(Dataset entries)
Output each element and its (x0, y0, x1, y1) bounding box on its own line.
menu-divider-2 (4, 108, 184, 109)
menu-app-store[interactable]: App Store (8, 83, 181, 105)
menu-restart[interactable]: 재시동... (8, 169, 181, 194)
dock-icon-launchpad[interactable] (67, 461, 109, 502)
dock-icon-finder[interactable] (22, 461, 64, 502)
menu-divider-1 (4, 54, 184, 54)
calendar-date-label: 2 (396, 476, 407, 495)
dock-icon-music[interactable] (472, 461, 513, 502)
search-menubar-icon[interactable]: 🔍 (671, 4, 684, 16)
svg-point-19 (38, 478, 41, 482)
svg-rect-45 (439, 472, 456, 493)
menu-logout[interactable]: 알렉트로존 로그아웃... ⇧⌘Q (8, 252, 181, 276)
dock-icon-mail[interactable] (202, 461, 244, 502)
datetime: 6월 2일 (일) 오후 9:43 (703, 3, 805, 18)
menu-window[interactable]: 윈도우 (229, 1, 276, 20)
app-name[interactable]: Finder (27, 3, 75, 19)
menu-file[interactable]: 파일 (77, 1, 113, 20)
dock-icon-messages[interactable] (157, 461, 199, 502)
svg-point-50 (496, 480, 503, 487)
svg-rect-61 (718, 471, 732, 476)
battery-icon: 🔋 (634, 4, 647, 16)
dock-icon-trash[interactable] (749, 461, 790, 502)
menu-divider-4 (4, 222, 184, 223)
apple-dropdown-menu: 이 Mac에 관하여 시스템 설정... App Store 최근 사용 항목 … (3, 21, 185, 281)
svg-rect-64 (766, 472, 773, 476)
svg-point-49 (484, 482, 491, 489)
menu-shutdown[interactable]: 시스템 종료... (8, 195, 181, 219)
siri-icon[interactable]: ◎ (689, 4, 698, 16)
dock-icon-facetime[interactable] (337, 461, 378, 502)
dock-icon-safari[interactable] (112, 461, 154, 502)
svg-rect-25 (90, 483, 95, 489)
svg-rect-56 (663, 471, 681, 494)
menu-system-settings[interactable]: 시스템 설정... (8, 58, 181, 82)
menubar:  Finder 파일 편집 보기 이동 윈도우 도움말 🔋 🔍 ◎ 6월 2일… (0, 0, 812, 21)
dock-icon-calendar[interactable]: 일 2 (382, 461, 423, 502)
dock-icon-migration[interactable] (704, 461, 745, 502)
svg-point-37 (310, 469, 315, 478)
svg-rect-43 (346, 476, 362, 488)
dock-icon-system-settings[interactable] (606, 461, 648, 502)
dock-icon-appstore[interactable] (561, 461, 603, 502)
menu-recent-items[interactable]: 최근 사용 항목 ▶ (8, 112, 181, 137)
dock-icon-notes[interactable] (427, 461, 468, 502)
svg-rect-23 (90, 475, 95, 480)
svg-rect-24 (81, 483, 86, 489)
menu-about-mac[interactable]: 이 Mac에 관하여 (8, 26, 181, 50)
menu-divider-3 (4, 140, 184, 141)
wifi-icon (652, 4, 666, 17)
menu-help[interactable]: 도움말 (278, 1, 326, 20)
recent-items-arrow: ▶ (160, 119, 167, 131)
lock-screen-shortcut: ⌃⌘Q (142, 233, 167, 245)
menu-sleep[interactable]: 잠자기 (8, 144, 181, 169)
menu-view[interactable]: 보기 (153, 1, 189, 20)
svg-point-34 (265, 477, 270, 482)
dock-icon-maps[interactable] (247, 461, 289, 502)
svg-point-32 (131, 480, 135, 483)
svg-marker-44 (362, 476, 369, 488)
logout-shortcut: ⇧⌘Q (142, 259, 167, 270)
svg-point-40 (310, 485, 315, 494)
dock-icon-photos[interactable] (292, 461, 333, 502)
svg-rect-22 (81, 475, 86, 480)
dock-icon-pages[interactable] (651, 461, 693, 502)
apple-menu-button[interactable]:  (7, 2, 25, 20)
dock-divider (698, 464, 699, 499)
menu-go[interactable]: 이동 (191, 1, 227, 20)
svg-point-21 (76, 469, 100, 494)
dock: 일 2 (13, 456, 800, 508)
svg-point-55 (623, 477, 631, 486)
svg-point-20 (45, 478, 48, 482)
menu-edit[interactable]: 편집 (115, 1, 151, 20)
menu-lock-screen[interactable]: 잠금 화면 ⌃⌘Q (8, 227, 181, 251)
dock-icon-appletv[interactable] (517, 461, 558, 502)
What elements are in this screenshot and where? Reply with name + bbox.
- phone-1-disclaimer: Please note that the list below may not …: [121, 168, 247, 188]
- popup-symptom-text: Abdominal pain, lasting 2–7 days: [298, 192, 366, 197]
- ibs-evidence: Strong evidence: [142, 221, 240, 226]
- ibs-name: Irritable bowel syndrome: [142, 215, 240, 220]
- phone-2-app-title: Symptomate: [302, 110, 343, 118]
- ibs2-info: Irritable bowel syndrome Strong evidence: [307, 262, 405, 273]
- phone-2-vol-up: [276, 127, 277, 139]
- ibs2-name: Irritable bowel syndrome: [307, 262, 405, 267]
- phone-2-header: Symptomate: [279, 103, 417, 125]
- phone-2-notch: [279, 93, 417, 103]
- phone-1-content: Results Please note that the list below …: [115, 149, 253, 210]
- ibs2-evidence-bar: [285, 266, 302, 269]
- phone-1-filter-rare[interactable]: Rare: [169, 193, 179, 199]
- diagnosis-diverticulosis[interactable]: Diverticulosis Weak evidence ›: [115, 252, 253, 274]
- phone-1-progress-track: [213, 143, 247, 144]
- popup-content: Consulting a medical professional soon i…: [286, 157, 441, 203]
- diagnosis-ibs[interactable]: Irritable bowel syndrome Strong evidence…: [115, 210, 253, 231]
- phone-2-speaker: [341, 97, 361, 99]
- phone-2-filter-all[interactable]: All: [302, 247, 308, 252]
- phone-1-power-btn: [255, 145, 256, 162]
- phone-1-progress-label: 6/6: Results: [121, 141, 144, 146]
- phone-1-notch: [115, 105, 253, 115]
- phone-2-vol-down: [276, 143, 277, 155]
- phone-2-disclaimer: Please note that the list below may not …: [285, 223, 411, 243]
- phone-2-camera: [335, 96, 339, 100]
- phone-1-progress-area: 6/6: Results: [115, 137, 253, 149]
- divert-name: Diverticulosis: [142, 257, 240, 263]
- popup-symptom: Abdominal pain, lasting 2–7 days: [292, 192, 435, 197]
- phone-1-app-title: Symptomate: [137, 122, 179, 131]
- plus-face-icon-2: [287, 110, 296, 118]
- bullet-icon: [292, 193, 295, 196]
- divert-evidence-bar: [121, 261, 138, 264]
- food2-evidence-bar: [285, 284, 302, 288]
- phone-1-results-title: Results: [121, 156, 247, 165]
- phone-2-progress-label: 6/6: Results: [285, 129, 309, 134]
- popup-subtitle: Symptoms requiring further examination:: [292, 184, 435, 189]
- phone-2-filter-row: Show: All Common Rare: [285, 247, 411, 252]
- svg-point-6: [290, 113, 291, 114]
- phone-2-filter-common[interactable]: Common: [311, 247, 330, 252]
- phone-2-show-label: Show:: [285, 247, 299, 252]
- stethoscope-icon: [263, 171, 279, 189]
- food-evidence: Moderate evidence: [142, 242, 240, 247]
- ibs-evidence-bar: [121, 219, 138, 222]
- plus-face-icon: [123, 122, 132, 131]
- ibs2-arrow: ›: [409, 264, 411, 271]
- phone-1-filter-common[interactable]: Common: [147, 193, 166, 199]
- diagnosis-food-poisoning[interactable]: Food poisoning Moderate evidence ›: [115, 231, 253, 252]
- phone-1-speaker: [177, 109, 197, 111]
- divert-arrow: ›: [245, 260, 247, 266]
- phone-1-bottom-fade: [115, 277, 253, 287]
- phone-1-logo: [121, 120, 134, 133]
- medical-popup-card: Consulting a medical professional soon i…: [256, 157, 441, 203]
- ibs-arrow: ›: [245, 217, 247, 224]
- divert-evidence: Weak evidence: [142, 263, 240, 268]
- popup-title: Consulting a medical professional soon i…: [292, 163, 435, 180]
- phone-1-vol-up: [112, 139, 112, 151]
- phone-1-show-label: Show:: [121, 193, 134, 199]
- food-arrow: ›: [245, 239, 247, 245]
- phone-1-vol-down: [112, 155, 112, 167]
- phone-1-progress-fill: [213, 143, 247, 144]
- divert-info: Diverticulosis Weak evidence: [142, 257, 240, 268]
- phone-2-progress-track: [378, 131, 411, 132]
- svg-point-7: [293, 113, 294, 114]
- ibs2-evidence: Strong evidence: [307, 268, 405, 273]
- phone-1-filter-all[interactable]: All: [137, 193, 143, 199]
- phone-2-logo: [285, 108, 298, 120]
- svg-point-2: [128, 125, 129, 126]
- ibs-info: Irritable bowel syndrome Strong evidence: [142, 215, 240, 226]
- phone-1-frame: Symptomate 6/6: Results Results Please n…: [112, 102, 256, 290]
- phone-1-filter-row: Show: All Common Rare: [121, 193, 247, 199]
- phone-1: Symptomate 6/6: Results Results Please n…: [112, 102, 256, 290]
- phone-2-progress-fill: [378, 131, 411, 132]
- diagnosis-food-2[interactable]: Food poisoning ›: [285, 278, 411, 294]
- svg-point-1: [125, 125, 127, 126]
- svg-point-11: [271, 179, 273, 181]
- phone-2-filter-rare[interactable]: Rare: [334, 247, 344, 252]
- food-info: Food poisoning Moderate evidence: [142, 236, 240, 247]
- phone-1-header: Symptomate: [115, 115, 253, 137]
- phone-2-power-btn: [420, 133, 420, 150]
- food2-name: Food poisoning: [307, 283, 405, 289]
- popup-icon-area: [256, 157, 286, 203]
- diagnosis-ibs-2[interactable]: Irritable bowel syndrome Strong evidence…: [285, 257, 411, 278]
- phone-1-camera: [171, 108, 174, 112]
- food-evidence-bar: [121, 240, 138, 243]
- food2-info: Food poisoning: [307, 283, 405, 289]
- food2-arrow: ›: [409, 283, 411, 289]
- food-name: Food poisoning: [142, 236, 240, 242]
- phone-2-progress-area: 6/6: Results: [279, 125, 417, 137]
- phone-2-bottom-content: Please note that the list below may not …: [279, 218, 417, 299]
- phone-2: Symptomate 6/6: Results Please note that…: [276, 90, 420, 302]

■ Assignment ■
With the string "pain" as the key, filter the data above and show the lines that match.

■ Solution to this task ■
- popup-symptom-text: Abdominal pain, lasting 2–7 days: [298, 192, 366, 197]
- popup-symptom: Abdominal pain, lasting 2–7 days: [292, 192, 435, 197]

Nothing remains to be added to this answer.